Essay
Sustainability in computing is a hardware problem. Morten Ansteensen, COO of Lace Lithography, on why the future of technological progress depends on the energy economics of chip manufacturing.
The Uncertainty of Deep-Deep Tech
We are often asked what specifically our tools will be used to create. Our honest answer is that we do not yet know.
We view what Lace enables much like the opportunities the first printing press created. One simply did not know if an author would use his press to write beautiful poetry, revolutionary scientific papers, or mundane ledgers. The tool itself only provides the capability for information to scale.
Similarly, Lace is building a manufacturing capability that will allow for the creation of things that cannot be made today, in places where they cannot currently be produced. We are providing the "paper and ink" for the operators driving the next industrial revolution. The promise of our technology lies in the hands of the scientists and engineers who will use it to build what was previously impossible.
Shaping the Impact
If uncertainty is defined as probability multiplied by impact, we must remember that the same equation can be used to define positive change.
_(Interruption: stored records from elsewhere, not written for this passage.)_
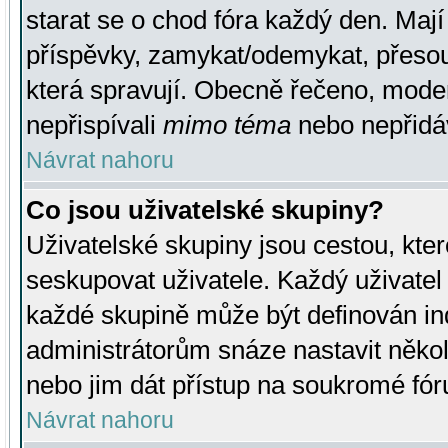
starat se o chod fóra každý den. Maj
příspěvky, zamykat/odemykat, přesou
která spravují. Obecně řečeno, moderá
nepřispívali
mimo téma
nebo nepřidáv
Návrat nahoru
Co jsou uživatelské skupiny?
Uživatelské skupiny jsou cestou, kte
seskupovat uživatele. Každý uživatel
každé skupině může být definován ind
administrátorům snáze nastavit někol
nebo jim dát přístup na soukromé fór
Návrat nahoru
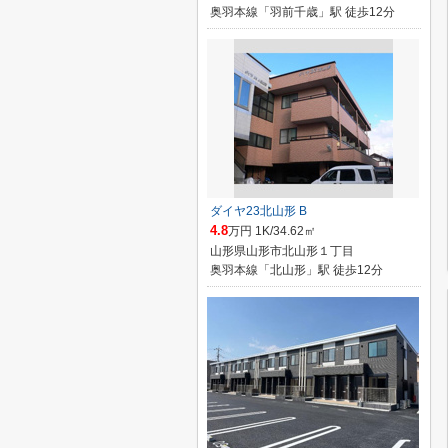
奥羽本線「羽前千歳」駅 徒歩12分
ダイヤ23北山形 B
4.8
万円 1K/34.62㎡
山形県山形市北山形１丁目
奥羽本線「北山形」駅 徒歩12分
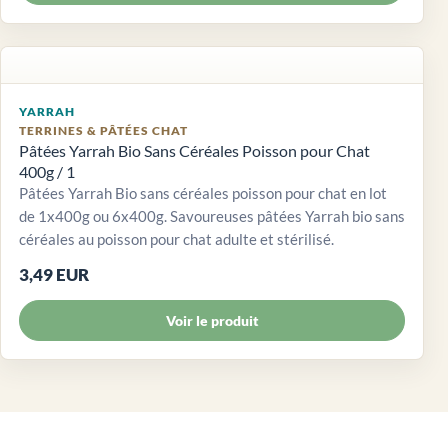
YARRAH
TERRINES & PÂTÉES CHAT
Pâtées Yarrah Bio Sans Céréales Poisson pour Chat
400g / 1
Pâtées Yarrah Bio sans céréales poisson pour chat en lot
de 1x400g ou 6x400g. Savoureuses pâtées Yarrah bio sans
céréales au poisson pour chat adulte et stérilisé.
3,49 EUR
Voir le produit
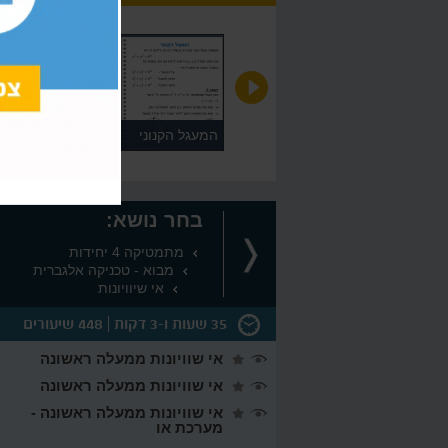
משוואות לוגריתמיות הנפתרות
המעגל הקנוני
בעזרת חוקי הלוגים
בחר נושא:
מתמטיקה 4 יחידות
מבוא - טכניקה אלגברית
אי שיוויונות
35 שעות ו-3 דקות
448 שיעורים
אי שוויונות ממעלה ראשונה
אי שוויונות ממעלה ראשונה
אי שוויונות ממעלה ראשונה -
מערכת או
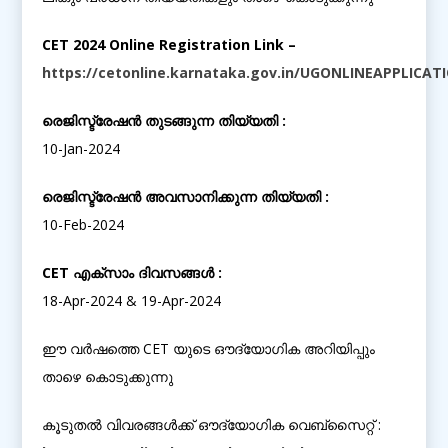
CET 2024 Online Registration Link –
https://cetonline.karnataka.gov.in/UGONLINEAPPLICA
രെജിസ്ട്രേഷൻ തുടങ്ങുന്ന തിയ്യതി :
10-Jan-2024
രെജിസ്ട്രേഷൻ അവസാനിക്കുന്ന തിയ്യതി :
10-Feb-2024
CET എക്സാം ദിവസങ്ങൾ :
18-Apr-2024 & 19-Apr-2024
ഈ വർഷത്തെ CET യുടെ ഔദ്യോഗിക അറിയിപ്പും
താഴെ കൊടുക്കുന്നു
കൂടുതൽ വിവരങ്ങൾക്ക് ഔദ്യോഗിക വെബ്സൈറ്റ് :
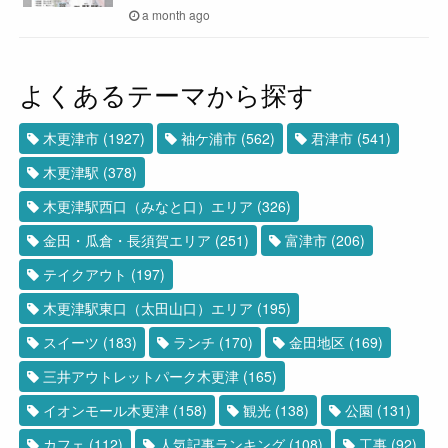
a month ago
よくあるテーマから探す
木更津市
(1927)
袖ケ浦市
(562)
君津市
(541)
木更津駅
(378)
木更津駅西口（みなと口）エリア
(326)
金田・瓜倉・長須賀エリア
(251)
富津市
(206)
テイクアウト
(197)
木更津駅東口（太田山口）エリア
(195)
スイーツ
(183)
ランチ
(170)
金田地区
(169)
三井アウトレットパーク木更津
(165)
イオンモール木更津
(158)
観光
(138)
公園
(131)
カフェ
(112)
人気記事ランキング
(108)
工事
(92)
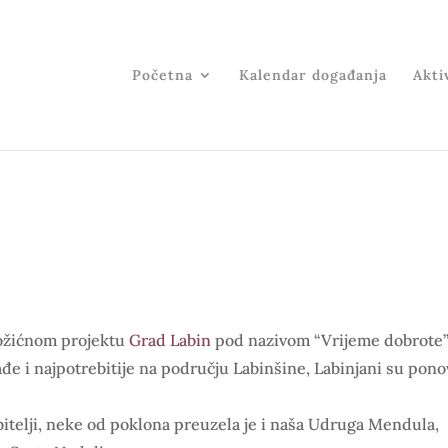
Početna
Kalendar događanja
Aktiv
božićnom projektu
Grad Labin
pod nazivom “Vrijeme dobrote”
đe i najpotrebitije na području Labinšine, Labinjani su pon
bitelji, neke od poklona preuzela je i naša Udruga Mendula,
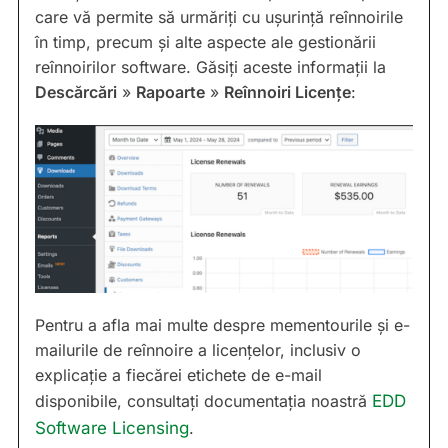
care vă permite să urmăriți cu ușurință reînnoirile
în timp, precum și alte aspecte ale gestionării
reînnoirilor software. Găsiți aceste informații la
Descărcări
»
Rapoarte
»
Reînnoiri Licențe
:
Pentru a afla mai multe despre mementourile și e-
mailurile de reînnoire a licențelor, inclusiv o
explicație a fiecărei etichete de e-mail
disponibile, consultați documentația noastră
EDD
Software Licensing
.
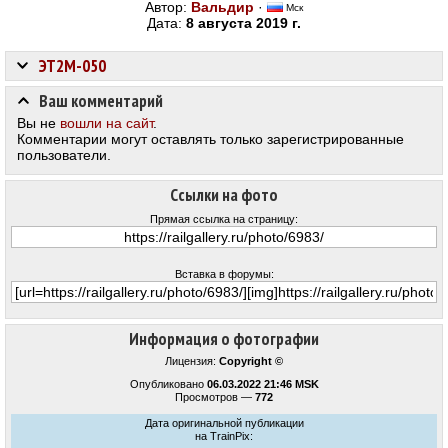
Автор:
Вальдир
·
Мск
Дата:
8 августа 2019 г.
ЭТ2М-050
Ваш комментарий
Вы не
вошли на сайт
.
Комментарии могут оставлять только зарегистрированные
пользователи.
Ссылки на фото
Прямая ссылка на страницу:
Вставка в форумы:
Информация о фотографии
Лицензия:
Copyright ©
Опубликовано
06.03.2022 21:46 MSK
Просмотров —
772
Дата оригинальной публикации
на TrainPix:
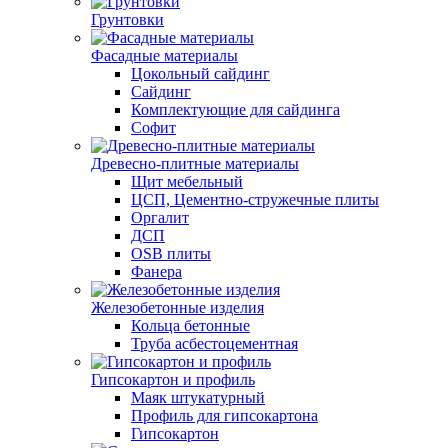
Грунтовки
Фасадные материалы
Цокольный сайдинг
Сайдинг
Комплектующие для сайдинга
Софит
Древесно-плитные материалы
Щит мебельный
ЦСП, Цементно-стружечные плиты
Оргалит
ДСП
OSB плиты
Фанера
Железобетонные изделия
Кольца бетонные
Труба асбестоцементная
Гипсокартон и профиль
Маяк штукатурный
Профиль для гипсокартона
Гипсокартон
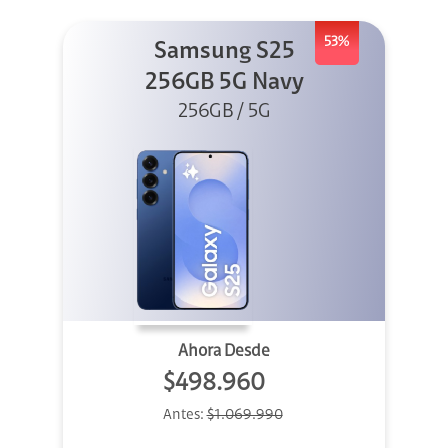
53%
Samsung S25
256GB 5G Navy
256GB / 5G
Ahora Desde
$498.960
Antes:
$1.069.990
The increase in manufacturing capability enabled by new lithography techniques will allow us to expand our solution space for the world's most difficult problems: societal infrastructure, carbon capture, and decentralized energy grids.
This is a significant responsibility. Success requires founders, operators, and investors who embrace uncertainty and at the same time insist that the future is not something that happens to us: it is something we enable ourselves to shape through the tools we choose to build with.